Both Renee and Paloma reason discursively to arrive at the knowledge of love, the knowledge of beauty. Human beings cannot grasp the essence of love or beauty in an instant; we must arrive at such knowledge by experience, by piecing together bits of what we know over time, imperfectly and slowly, but nevertheless, humanly. Human beings are foxes. But we are foxes capable of becoming hedgehogs.The Elegance of the Hedgehog unintentionally provides an excellent theological anthropology. Human beings are somewhere between earth and heaven, body and spirit. They are trapped in time and yet desire eternity. They are limited and yet desire transcendence. They know imperfectly and yet long for perfect knowledge."
[Emphasis mine]

I guess the whole point of this was two-fold. One, the novel wasn't perfect but it was amazing at certain parts and I think it's worth a read. Two, I think I was trying to get at why people I speak to can be in a dilemma like the one described above. To understand why we sometimes get the feeling that there needs to be a reason to life.

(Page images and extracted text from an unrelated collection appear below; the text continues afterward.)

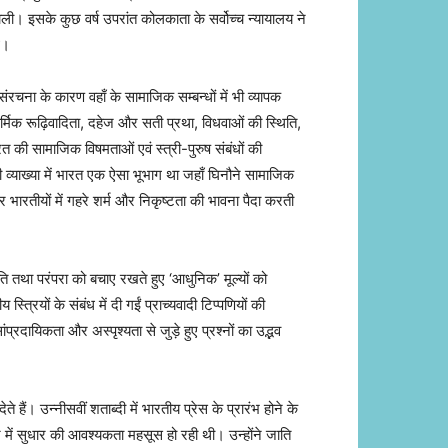
डाली। इसके कुछ वर्ष उपरांत कोलकाता के सर्वोच्च न्यायालय ने
थे।
चना के कारण वहाँ के सामाजिक सम्बन्धों में भी व्यापक
धार्मिक रूढ़िवादिता, दहेज और सती प्रथा, विधवाओं की स्थिति,
ारत की सामाजिक विषमताओं एवं स्त्री-पुरुष संबंधों की
्याख्या में भारत एक ऐसा भूभाग था जहाँ घिनौने सामाजिक
र भारतीयों में गहरे शर्म और निकृष्टता की भावना पैदा करती
 तथा परंपरा को बचाए रखते हुए ‘आधुनिक’ मूल्यों को
त्रियों के संबंध में दी गईं प्राच्यवादी टिप्पणियों की
प्रदायिकता और अस्पृश्यता से जुड़े हुए प्रश्नों का उद्भव
ैं। उन्नीसवीं शताब्दी में भारतीय प्रेस के प्रारंभ होने के
ाज में सुधार की आवश्यकता महसूस हो रही थी। उन्होंने जाति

Of course, everyone reaches their own conclusion but I like how we hold out hope for there to be an ending point, a point where we can reach a perfect understanding that persists for eternity. A gift of understanding that does not require analytical judgement or reasoning that proceeds from either cause or effect.

Practically speaking, for the two atheist characters in the novel, the pursuit of beauty in nature was the closest they could come to an understanding of God. For you then, what is your understanding of God?